El diputado González cuestionó la falta de transparencia en el cierre de la administración saliente, esto porque considera “desconcertante escuchar al Presidente Boric decir que se va con las manos limpias, cuando su propio proceso de traspaso de mando ha estado empañado por la falta de transparencia y la ocultación de información crítica para el próximo gobierno”.
Por su parte, el parlamentario Roberto Arroyo apuntó directamente a la responsabilidad ética del mandatario en polémicas inmobiliarias y fallas de gestión. “El Presidente Boric olvida que con esas mismas manos firmó el contrato de compraventa de la casa de la familia Allende, una operación irregular que terminó con la destitución de la senadora Isabel Allende” manifestó.
Asimismo, agregó que su Boric “no corrió la misma suerte, fue solo porque la norma no contempla la destitución del mandatario por esa vía, pero su responsabilidad política es total e ineludible”.
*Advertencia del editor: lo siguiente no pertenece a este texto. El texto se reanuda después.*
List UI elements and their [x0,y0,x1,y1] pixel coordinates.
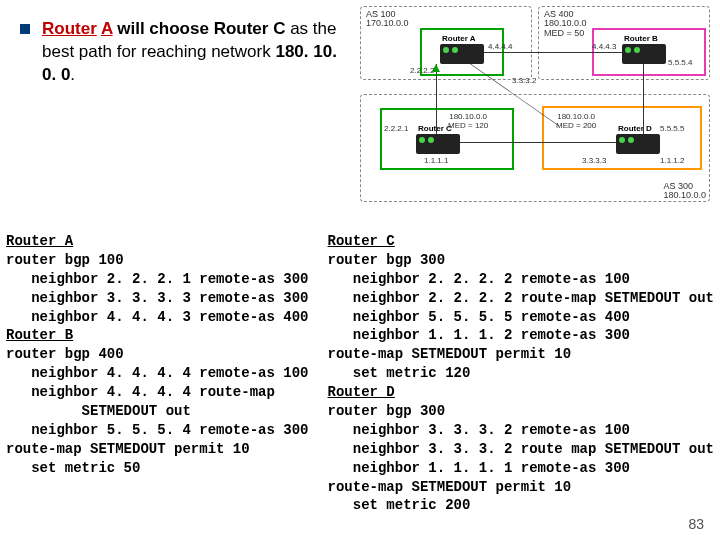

Desde una perspectiva regionalista, el diputado electo del PDG por el Biobío, Patricio Briones, calificó el encuentro como un acto de autocomplacencia. “Desde regiones, especialmente desde el Biobío, lo que vemos es una gestión al debe. Las manos no están limpias cuando se permitió que el escándalo de las fundaciones manchara la fe pública y afectara a los más vulnerables”, aseguró.
Finalmente, Briones declaró que “lo de hoy es la prueba de que siguen gobernando para su propio círculo. Mientras ellos se aplauden entre sí, en Chiguayante, en Talcahuano y en todo el Distrito 20, la gente sigue esperando soluciones reales en seguridad y empleo. No se puede hablar de manos limpias cuando se hereda un país estancado”.